Вдруг к привычным стукам, ударам и методичным «РАЗ!» добавилось резкое: «А! БЛЯ» и я, столкнувшись с Гришкой в сарае, встревоженно глянул на него. Тот скинул охапку дров под ноги, и мы выбежали на улицу.
Дядя Гриша стоял возле колоды с высоко поднятой рукой. Кровь лилась по предплечью и уже достигла резинки его спортивных штанов.
- По пальцу попал, - просто сказал он и отбросил топор, который до сих пор сжимал правой рукой. – Ищите палец, хлопцы.
- Папа! – Гришка чуть не плакал. – Что теперь делать?
- Зараз разберемся. Да нету там пальца, Юрка! Я пошутил.
Я отошел в сторону.
- Принесите мне самогонки со шкапа. Там на второй полке за хлебом. Полбутли было, только отхлебнул зрання. Осталось трохи.

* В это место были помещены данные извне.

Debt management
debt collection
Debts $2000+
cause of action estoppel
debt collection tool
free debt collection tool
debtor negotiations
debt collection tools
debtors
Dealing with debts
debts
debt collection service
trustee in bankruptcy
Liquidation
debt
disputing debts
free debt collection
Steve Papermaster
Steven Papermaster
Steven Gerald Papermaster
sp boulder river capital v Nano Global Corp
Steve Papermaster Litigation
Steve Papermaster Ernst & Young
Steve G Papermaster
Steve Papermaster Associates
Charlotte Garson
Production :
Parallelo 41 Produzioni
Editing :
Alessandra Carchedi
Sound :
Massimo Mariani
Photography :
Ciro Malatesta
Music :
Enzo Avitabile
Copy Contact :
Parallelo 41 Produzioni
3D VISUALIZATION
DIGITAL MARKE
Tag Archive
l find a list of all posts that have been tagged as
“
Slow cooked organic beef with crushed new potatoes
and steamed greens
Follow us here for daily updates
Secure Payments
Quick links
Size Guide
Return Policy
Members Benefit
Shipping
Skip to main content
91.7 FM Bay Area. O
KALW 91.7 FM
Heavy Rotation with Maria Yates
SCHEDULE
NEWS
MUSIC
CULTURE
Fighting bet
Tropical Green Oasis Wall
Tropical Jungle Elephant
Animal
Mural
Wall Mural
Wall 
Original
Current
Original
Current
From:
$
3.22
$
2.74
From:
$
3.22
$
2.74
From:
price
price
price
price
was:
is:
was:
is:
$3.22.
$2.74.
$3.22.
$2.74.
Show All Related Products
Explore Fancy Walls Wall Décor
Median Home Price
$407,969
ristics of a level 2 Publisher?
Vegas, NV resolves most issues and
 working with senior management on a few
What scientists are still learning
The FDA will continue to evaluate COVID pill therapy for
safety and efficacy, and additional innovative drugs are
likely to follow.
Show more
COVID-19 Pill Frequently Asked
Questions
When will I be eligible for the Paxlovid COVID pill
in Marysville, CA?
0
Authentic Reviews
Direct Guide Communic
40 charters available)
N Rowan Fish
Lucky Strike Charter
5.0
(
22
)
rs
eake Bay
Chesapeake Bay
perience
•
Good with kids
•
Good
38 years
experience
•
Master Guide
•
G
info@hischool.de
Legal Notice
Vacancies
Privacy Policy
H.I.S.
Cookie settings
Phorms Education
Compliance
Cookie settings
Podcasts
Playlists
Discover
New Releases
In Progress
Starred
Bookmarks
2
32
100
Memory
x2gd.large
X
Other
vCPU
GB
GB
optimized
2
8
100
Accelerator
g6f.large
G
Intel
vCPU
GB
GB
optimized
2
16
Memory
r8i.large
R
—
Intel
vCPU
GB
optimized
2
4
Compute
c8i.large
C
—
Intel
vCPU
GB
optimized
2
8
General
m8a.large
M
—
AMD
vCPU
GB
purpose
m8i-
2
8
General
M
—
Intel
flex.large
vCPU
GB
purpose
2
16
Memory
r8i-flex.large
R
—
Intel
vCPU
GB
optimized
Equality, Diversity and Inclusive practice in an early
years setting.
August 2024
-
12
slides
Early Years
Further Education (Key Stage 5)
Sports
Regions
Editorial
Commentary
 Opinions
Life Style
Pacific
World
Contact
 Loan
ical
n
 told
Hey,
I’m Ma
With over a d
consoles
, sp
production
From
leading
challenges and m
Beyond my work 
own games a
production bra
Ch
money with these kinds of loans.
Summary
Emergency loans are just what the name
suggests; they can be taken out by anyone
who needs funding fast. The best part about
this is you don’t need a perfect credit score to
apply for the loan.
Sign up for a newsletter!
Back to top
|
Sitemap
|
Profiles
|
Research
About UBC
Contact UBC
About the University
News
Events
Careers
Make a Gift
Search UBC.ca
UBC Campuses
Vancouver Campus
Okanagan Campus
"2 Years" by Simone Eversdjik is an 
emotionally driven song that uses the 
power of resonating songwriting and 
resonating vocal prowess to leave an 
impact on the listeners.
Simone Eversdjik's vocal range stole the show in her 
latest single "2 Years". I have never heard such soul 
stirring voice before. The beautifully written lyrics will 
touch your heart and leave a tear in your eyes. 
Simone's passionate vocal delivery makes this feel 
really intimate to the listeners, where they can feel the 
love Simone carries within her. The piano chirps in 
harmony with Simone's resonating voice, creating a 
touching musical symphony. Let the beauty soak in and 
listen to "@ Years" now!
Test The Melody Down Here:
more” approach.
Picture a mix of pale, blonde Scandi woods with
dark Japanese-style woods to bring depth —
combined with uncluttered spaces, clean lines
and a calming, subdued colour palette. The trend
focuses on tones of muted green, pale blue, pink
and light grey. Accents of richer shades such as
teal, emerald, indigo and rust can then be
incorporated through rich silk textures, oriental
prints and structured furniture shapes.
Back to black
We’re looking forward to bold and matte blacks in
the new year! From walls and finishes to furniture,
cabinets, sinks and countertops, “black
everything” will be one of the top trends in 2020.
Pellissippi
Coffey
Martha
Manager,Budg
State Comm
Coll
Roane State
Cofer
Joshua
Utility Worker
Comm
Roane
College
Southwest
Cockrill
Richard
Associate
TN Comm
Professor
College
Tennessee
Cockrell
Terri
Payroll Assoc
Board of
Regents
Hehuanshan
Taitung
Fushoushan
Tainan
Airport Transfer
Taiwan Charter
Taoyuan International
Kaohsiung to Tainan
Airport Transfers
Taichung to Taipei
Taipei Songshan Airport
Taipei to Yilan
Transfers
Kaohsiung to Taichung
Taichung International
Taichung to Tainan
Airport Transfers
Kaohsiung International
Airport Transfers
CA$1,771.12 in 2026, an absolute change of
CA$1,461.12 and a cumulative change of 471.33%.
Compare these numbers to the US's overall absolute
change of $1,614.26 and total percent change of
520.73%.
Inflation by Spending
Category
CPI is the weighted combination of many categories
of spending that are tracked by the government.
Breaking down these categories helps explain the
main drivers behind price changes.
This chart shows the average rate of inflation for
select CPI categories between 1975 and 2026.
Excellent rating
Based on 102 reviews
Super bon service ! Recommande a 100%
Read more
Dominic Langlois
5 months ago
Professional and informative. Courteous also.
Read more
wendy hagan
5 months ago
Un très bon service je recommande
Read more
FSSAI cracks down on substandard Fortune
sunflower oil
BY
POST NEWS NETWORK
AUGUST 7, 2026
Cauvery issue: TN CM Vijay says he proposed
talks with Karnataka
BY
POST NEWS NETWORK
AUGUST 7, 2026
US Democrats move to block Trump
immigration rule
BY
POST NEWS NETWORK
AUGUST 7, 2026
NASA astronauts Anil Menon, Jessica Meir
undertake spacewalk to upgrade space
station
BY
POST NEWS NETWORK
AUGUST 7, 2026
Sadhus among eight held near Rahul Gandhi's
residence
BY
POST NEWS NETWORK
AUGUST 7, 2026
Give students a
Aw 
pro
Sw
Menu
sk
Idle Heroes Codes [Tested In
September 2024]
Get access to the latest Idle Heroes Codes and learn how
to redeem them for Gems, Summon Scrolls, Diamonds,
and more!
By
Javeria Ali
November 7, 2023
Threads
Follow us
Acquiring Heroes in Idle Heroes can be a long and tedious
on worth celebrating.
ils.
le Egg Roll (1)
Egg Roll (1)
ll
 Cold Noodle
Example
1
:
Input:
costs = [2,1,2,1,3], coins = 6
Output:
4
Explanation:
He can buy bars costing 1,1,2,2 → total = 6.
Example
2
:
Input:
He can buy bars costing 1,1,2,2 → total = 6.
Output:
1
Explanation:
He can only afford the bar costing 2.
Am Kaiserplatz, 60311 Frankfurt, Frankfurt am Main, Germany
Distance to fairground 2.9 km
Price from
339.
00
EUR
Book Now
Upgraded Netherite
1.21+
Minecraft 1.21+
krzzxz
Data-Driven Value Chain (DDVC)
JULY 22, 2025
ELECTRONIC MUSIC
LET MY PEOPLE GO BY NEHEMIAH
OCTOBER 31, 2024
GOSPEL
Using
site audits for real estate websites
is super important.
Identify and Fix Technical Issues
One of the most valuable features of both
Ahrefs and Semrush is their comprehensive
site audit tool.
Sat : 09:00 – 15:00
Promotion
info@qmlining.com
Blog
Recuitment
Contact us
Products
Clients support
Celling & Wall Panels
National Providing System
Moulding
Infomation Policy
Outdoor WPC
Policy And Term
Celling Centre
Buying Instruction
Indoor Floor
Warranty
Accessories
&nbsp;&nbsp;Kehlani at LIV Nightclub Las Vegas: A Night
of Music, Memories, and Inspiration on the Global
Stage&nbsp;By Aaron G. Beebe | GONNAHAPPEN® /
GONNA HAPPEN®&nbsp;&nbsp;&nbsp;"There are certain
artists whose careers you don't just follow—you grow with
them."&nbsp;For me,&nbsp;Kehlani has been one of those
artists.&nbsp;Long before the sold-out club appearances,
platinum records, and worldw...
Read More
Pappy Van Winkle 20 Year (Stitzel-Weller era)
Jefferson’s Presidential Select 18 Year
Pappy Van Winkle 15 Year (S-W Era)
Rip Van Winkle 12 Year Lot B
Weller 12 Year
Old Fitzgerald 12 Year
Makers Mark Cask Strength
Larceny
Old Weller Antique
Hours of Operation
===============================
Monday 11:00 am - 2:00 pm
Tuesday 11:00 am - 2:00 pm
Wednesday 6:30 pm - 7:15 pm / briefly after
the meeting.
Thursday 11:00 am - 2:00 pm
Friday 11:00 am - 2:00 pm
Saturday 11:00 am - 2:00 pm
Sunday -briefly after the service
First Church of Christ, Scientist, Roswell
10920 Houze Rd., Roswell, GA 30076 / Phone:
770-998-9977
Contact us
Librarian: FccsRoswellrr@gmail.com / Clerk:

Это была литровая банка, наполовину заполненная мутной жидкостью. Она! Прибежал к дядьке, передал ему. Тот резко выдохнул, сделал два больших глотка и вернул мне банку, скривившись. Потом поднял свежеразрубленное полено и понюхал его.
- Отвернитесь, хлопцы.
Мы послушались для вида, конечно, но я заметил, как дядя отошел к забору и, опустив раненую руку, обильно помочился на нее, спустив штаны до колен.
- Смотрите теперь, - дядя вернулся к колоде и сел на нее.
Большой палец был отрублен практически полностью. Я видел мясо и кость, ко каким-то чудом он держался. Дядя снова отпил из банки.
- Лучше мочи ничего нет! – изрек он. – Завтра уже заживет!
Потом встал и побрел в сторону дома, держа руку чуть выше головы, как будто он на уроке и просится к доске. В здоровой руке он нес банку с самогонкой, которую допил на крыльце дома.
- Я спать! – крикнул он нам.
Палец спустя время удивительным образом зажил. Как выразилась баба «як на сабаке».
Уже вечером он запряг коня и, стоя на телеге, погнал по своим делам. Бывало за полночь он загонял животное так, что было жалко смотреть. Довольно часто в алкогольном угаре происходили такие вещи.
- Конь ему отомстит! – часто говорила баба Лида. – Конь умная скотина. Отомстит… Не надо так с ними.
***
Неделю назад прилетела новость.
Дядя поехал, как всегда пьяный по одному ему известным делам. Лошадь пришла во двор одна. А его нашли потом без сознания и принесли домой. Возможно, первой его мыслью его было – моча! Не знаю, но врачей он не хотел видеть до жути. Кричал всем, что сам отойдет, все само образуется!
Врачей все-таки вызвали.
Вчера он умер в больнице. Вечная память. Он родился с моим отцом в один день, в один год и пережил его на восемь с половиной лет. До шестидесяти четырёх лет дядька тратил свое здоровье на тяжелый труд и алкоголь. Колоссальных размеров был запас здоровья.
Покойся с миром, крестный. У тебя прекрасные дети и внуки. И племянники тоже. Завтра мы проводим тебя в последний путь.